Kepada kelompok pertama, seharusnya terlebih dahulu mereka mengetahui salah satu karakter agama ini, yaitu murunah (fleksibel), bagi masalah-masalah yang tidak ada nashnya secara jelas dan tegas. Begitu pula karakter dakwah Islam yang dipahami Ikhwan selalu terbuka bagi perubahan yang positif dan bermanfaat. Itu bukanlah cela dan bukan pula penyimpangan manhaj. Hal itu memiliki landasan kuat dalam konstitusi Islam dan sejarahnya. Imam Syahid Hasan al Banna bukanlah ulama yang jumud, bukan pula diktator yang memberlakukan hasil ijtihadnya kepada orang lain dalam waktu tidak terbatas. Ucapannya bukanlah firman Allah Swt, bukan pula sabda baginda Nabi Saw yang mashum. Seandainya ijtihad beliau benar seperti penolakan terhadap keberadaan partai-partai pada masanya- ijtihad itu benar dan pas pada masa dan tempatnya, tetapi belum tentu benar dan pas pada masa dan tempat yang berbeda. Sesungguhnya perbedaan al Banna dengan pengikutnya bukanlah perbedaan dalil-dalil, melainkan perbedaan situsasi, kondisi, zaman dan tempat. Hal ini telah masyhur di kalangan ahli ilmu bahwa ijtihad atau fatwa tentang masalah yang sama sangat mungkin berubah sesuai perubahan situasi, kondisi, zaman dan tempat. Selama mencakup muatan yang memang mungkin berubah (mutaghayyirat), bukan yang baku (tsabit) seperti rukun iman, rukun sholat dan rukun Islam.
Berkata Ibnu Abidin, Masalah-masalah fiqhiyah adakalanya ditetapkan hukumnya berdasarkan nash (teks) yang sharih (jelas) dan adakalanya ditetapkan melalui ijtihad. Pada umumnya, seorang mujtahid menetapkan hukum berdasarkan kebiasaan yang berkembang pada zamannya. Seandainya ia berada pada zaman yang lain dengan kebiasaan yang baru, niscaya ia akan mengeluarkan pendapat bahwa mujtahid harus mengenali kebiasaan-kebiasaan yang berlaku di tengah masyarakat. Dapat dimengerti jika terdapat banyak ketetapan hukum yang berbeda-beda lantaran perbedaan zaman. Dengan kata lain, seandainya suatu diktum hukum ditetapkan seperti sediakala, niscaya timbul masyaqqat (banyak kesulitan) dan mudharat bagi manusia. Selain itu, hal itu bertentangan dengan kaidah syariat yang didasarkan pada takhfif (meringankan), taysir (memudahkan) dan dafu adh dharar (menghindari kerusakan) demi terwujudnya tatanan masyarakat yang baik dan kokoh. Oleh karena itu, kita dapati tokoh-tokoh ulama mazhab menentang ketetapan hukum mengenai banyak hal yang telah ditetapkan masyarakat berdasarkan situasi dan kondisi yang ada pada zamannya. Jika diandaikan tokoh ulama mazhab itu hidup sezaman dengan mereka, niscaya ia akan berpandangan sama dengan pendapat mereka (baca: masyarakat).52)

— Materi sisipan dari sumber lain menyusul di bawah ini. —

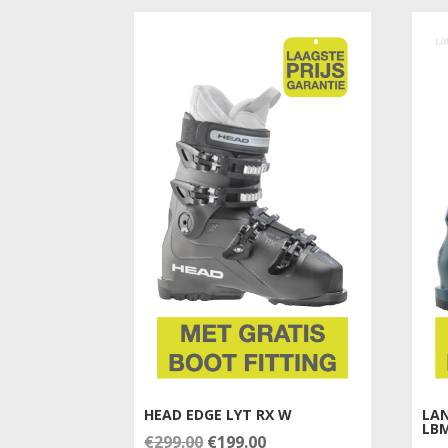
€449.00.
€399.00.
HEAD EDGE LYT RX W
LA
LB
Oorspronkelijke
Huidige
€
299.00
€
199.00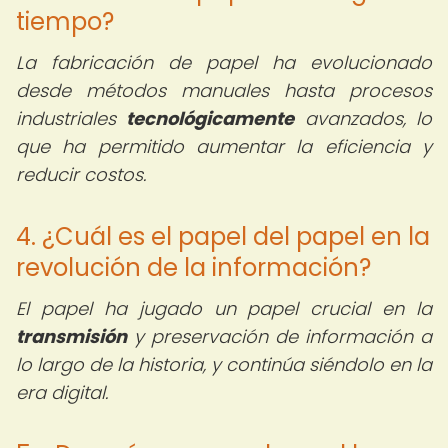
tiempo?
La fabricación de papel ha evolucionado
desde métodos manuales hasta procesos
industriales
tecnológicamente
avanzados, lo
que ha permitido aumentar la eficiencia y
reducir costos.
4. ¿Cuál es el papel del papel en la
revolución de la información?
El papel ha jugado un papel crucial en la
transmisión
y preservación de información a
lo largo de la historia, y continúa siéndolo en la
era digital.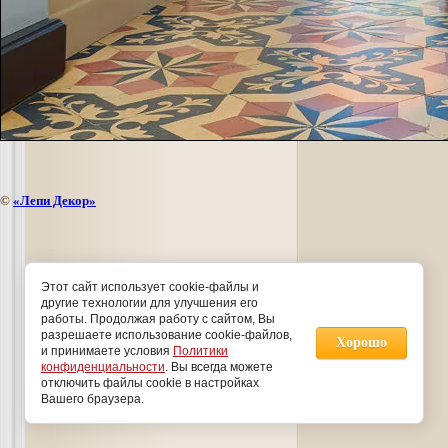
©
«Лепи Декор»
Этот сайт использует cookie-файлы и
другие технологии для улучшения его
работы. Продолжая работу с сайтом, Вы
разрешаете использование cookie-файлов,
Хорошо
и принимаете условия
Политики
конфиденциальности
. Вы всегда можете
отключить файлы cookie в настройках
Вашего браузера.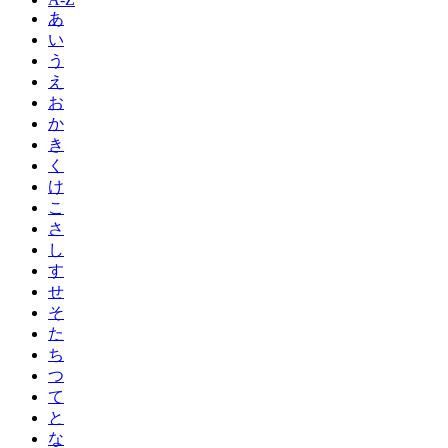
あ
い
う
え
お
か
き
く
け
こ
さ
し
す
せ
そ
た
ち
つ
て
と
な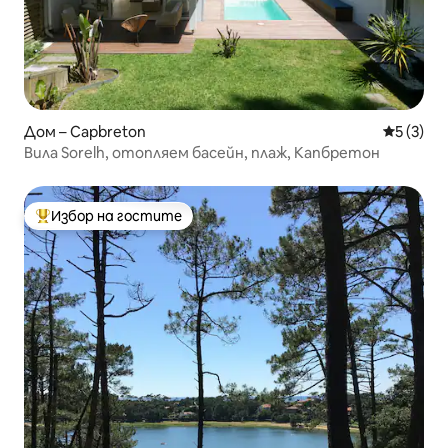
Дом – Capbreton
Средна о
5 (3)
Вила Sorelh, отопляем басейн, плаж, Капбретон
Избор на гостите
Най-популярен избор на гостите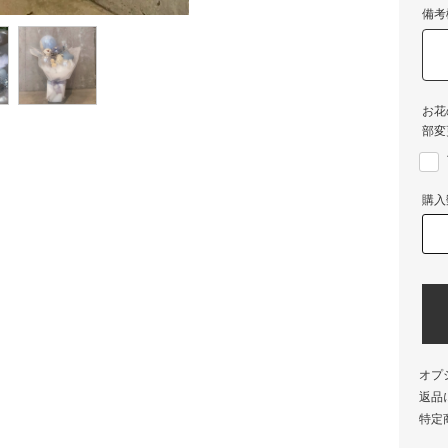
備考
お花
部変
購入
オプ
返品
特定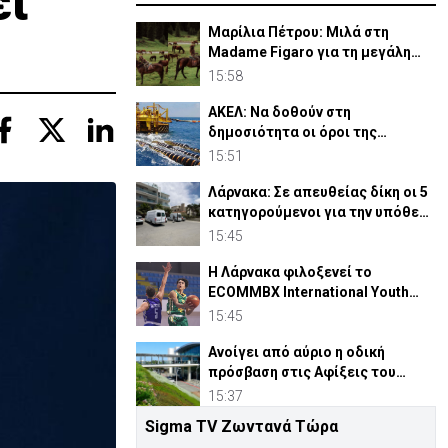
ει
Μαρίλια Πέτρου: Μιλά στη
Madame Figaro για τη μεγάλη
της αγάπη, τα άλογα
15:58
ΑΚΕΛ: Να δοθούν στη
δημοσιότητα οι όροι της
συμφωνίας με τη Meridiam
15:51
Λάρνακα: Σε απευθείας δίκη οι 5
κατηγορούμενοι για την υπόθεση
τρομοκρατίας
15:45
Η Λάρνακα φιλοξενεί το
ECOMMBX International Youth
Basketball Tournament Vol.2
15:45
Ανοίγει από αύριο η οδική
πρόσβαση στις Αφίξεις του
Αεροδρομίου Λάρνακας
15:37
Sigma TV Ζωντανά Τώρα
ΑΚΕΛ για Κεντρικές Φυλακές: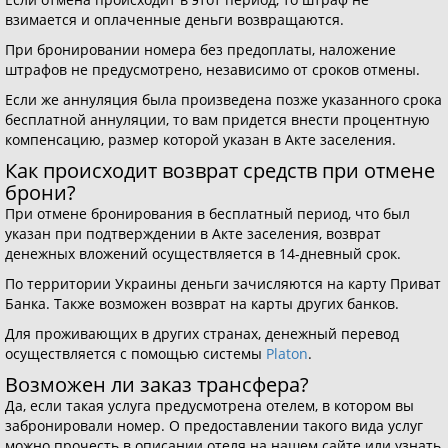
взимается и оплаченные деньги возвращаются.
При бронировании номера без предоплаты, наложение
штрафов не предусмотрено, независимо от сроков отмены.
Если же аннуляция была произведена позже указанного срока
бесплатной аннуляции, то вам придется внести процентную
компенсацию, размер которой указан в Акте заселения.
Как происходит возврат средств при отмене
брони?
При отмене бронирования в бесплатный период, что был
указан при подтверждении в Акте заселения, возврат
денежных вложений осуществляется в 14-дневный срок.
По территории Украины деньги зачисляются на карту Приват
Банка. Также возможен возврат на карты других банков.
Для проживающих в других странах, денежный перевод
осуществляется с помощью системы
Platon
.
Возможен ли заказ трансфера?
Да, если такая услуга предусмотрена отелем, в котором вы
забронировали номер. О предоставлении такого вида услуг
можно прочесть в описании отеля на нашем сайте или узнать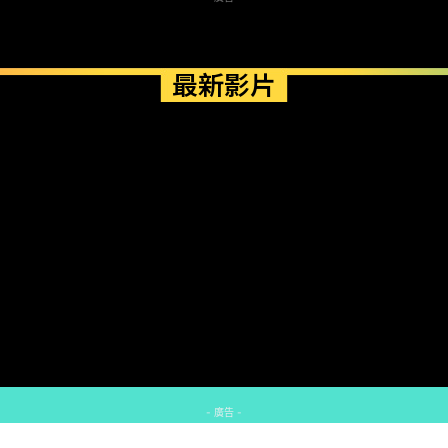
最新影片
- 廣告 -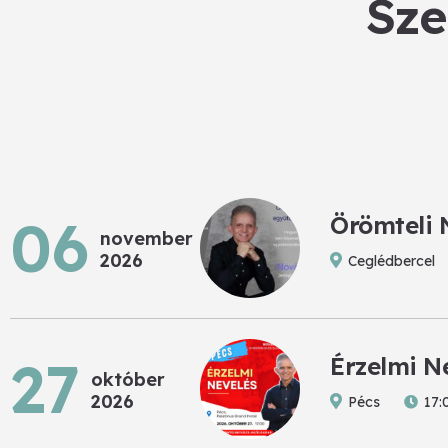
Sze
06
Örömteli 
november
2026
Ceglédbercel
27
Érzelmi N
október
2026
Pécs
17: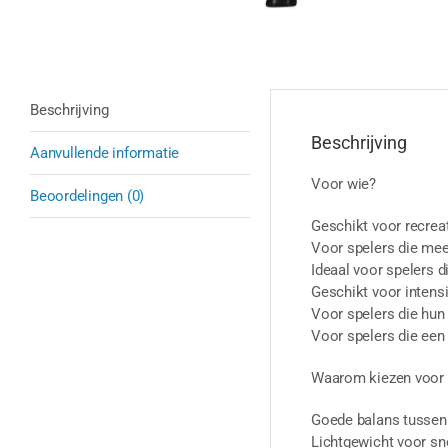
Beschrijving
Beschrijving
Aanvullende informatie
Voor wie?
Beoordelingen (0)
Geschikt voor recrea
Voor spelers die meer
Ideaal voor spelers 
Geschikt voor intensi
Voor spelers die hun 
Voor spelers die een 
Waarom kiezen voor
Goede balans tussen 
Lichtgewicht voor sne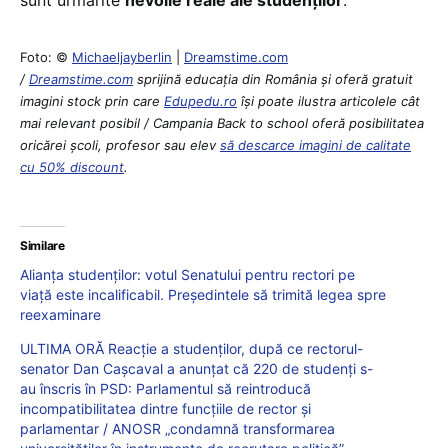
Foto: ©
Michaeljayberlin
|
Dreamstime.com
/
Dreamstime.com
sprijină educaţia din România şi oferă gratuit
imagini stock prin care
Edupedu.ro
îşi poate ilustra articolele cât
mai relevant posibil / Campania Back to school oferă posibilitatea
oricărei școli, profesor sau elev
să descarce imagini de calitate
cu 50% discount
.
Similare
Alianța studenților: votul Senatului pentru rectori pe
viață este incalificabil. Președintele să trimită legea spre
reexaminare
ULTIMA ORĂ Reacție a studenților, după ce rectorul-
senator Dan Cașcaval a anunțat că 220 de studenți s-
au înscris în PSD: Parlamentul să reintroducă
incompatibilitatea dintre funcțiile de rector și
parlamentar / ANOSR „condamnă transformarea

Berkata Syaikhul Islam Yusuf al Qaradhawy, Tanpa mengenal manusia dan bersosialisasi dengan mereka, seorang mufti akan berada dalam kesesatan atau tertidur dalam khayalan dan berseberangan dengan kondisi umat sesungguhnya. Ia hanya mengetahui hal yang seharusnya (idealitas) tanpa mengetahui hal yang sebenarnya terjadi (realitas), sedang hal yang ideal tentu berbeda dengan kenyataan. Kemudian, al Qaradhawy mengutip ucapan Ibnul Qayyim dalam Ilamul Muwaqiin, Seorang yang faqih adalah orang yang mengaplikasikan secara sinkron nilai yang ideal dan nilai yang sedang terjadi karena setiap masa memiliki kentuan hukum tersendiri dan manusia cermin kemiripan dengan kondisi masa mereka seperti kemiripan mereka dengan orangtua mereka.53)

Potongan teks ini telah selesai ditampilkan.